Netanyahu asserted at a Tel Aviv news conference that “there is a great military accomplishment and a great diplomatic achievement” for Israel while Hamas, the Islamist Palestinian faction that dominates Gaza, had surrendered without winning “even one of the conditions it demanded.” Haniya, appearing in public for the first time since the operation began July 8, told a crowd of some 10,000 flag-waving supporters in a Gaza City square that his armed wing’s successes this summer were “multiple, multiple” times those of previous violent rounds with Israel in 2012 and 2008-09.
Yet in Israel, politicians and analysts greeted the cease-fire with skepticism and harshly criticized Netanyahu’s prosecution of the campaign, while many families who evacuated the communities near Gaza battered by rocket and mortar fire remained wary of returning.
“As far as the rocket threat’s concerned, we’re still in the same place,” Ronit Minaker, spokesman for a larger border region, said on Israel Radio. “Exactly in the same place. The only difference between before the fighting and now is that now residents have a very great feeling of distrust.”
In Gaza, banks reopened, markets were crowded, bulldozers began to remove rubble blocking roads and fishermen ventured out to sea, seizing on the cease-fire deal’s return of the zone permitted by Israel to six nautical miles, as agreed in 2012, from three nautical miles since June. Brown-uniformed security forces spread out to the border areas to make sure that no rogue rockets would threaten the fragile calm.
Life did not exactly return to normal, but thousands of residents did return to their homes.

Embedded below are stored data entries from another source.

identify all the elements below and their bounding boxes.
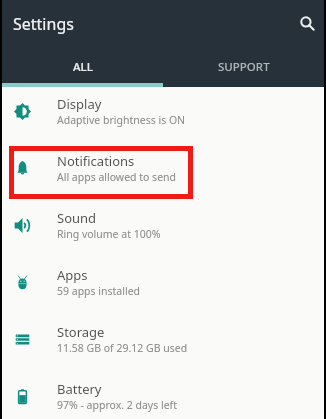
button[interactable]: ALL xyxy=(2,45,163,87)
staticText: Battery xyxy=(57,380,102,398)
staticText: Apps xyxy=(57,266,88,284)
staticText: Settings xyxy=(13,13,74,35)
button[interactable]: Notifications xyxy=(2,144,324,201)
staticText: 59 apps installed xyxy=(57,284,141,298)
button[interactable]: Search xyxy=(294,9,322,37)
staticText: All apps allowed to send xyxy=(57,170,177,184)
button[interactable]: SUPPORT xyxy=(163,45,324,87)
button[interactable]: Battery xyxy=(2,372,324,419)
button[interactable]: Apps xyxy=(2,258,324,315)
staticText: Storage xyxy=(57,323,105,341)
button[interactable]: Sound xyxy=(2,201,324,258)
staticText: Ring volume at 100% xyxy=(57,227,161,241)
staticText: SUPPORT xyxy=(218,59,270,75)
staticText: Display xyxy=(57,95,102,113)
staticText: ALL xyxy=(73,59,93,75)
button[interactable]: Display xyxy=(2,87,324,144)
staticText: 11.58 GB of 29.12 GB used xyxy=(57,341,188,355)
staticText: Notifications xyxy=(57,152,135,170)
button[interactable]: Storage xyxy=(2,315,324,372)
staticText: Adaptive brightness is ON xyxy=(57,113,186,127)
staticText: Sound xyxy=(57,209,97,227)
staticText: 97% - approx. 2 days left xyxy=(57,398,177,412)
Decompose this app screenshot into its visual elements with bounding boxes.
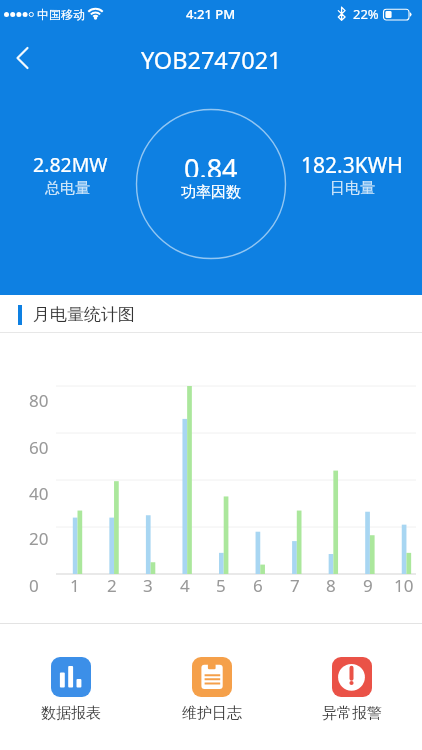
button[interactable]: 异常报警	[282, 624, 422, 750]
staticText: 0	[29, 574, 39, 596]
staticText: 60	[29, 436, 49, 458]
staticText: 9	[363, 574, 373, 596]
staticText: 月电量统计图	[33, 304, 135, 325]
staticText: 4:21 PM	[186, 5, 236, 23]
staticText: 3	[143, 574, 153, 596]
button[interactable]: 维护日志	[141, 624, 282, 750]
staticText: 8	[326, 574, 336, 596]
staticText: 2.82MW	[33, 151, 108, 175]
staticText: 5	[216, 574, 226, 596]
staticText: 0.84	[184, 150, 238, 177]
staticText: 功率因数	[181, 183, 241, 201]
staticText: 数据报表	[41, 704, 101, 723]
staticText: YOB2747021	[141, 44, 282, 72]
staticText: 中国移动	[37, 7, 85, 22]
staticText: 10	[394, 574, 414, 596]
staticText: 1	[70, 574, 80, 596]
staticText: 182.3KWH	[301, 151, 403, 175]
staticText: 4	[180, 574, 190, 596]
staticText: 总电量	[45, 179, 90, 198]
button[interactable]	[0, 32, 52, 84]
staticText: 异常报警	[322, 704, 382, 723]
staticText: 40	[29, 482, 49, 504]
button[interactable]: 数据报表	[0, 624, 141, 750]
staticText: 日电量	[330, 179, 375, 198]
staticText: 80	[29, 389, 49, 411]
staticText: 20	[29, 527, 49, 549]
staticText: 2	[107, 574, 117, 596]
staticText: 6	[253, 574, 263, 596]
staticText: 维护日志	[182, 704, 242, 723]
staticText: 7	[290, 574, 300, 596]
staticText: 22%	[353, 5, 379, 23]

Those sheltering in United Nations schools dropped from nearly 300,000 to 54,261 by Wednesday afternoon, though more were expected to spend the night after visiting their homes and finding them uninhabitable.
“We are happy that the cease-fire is on, and killing is over,” said Mohammed Abu Ouda, 31, as he surveyed the wreckage in Beit Hanoun, the northern border town largely leveled during Israel’s ground invasion. “We don’t know what we will do next. We will stay in the school until a solution is brought to us.”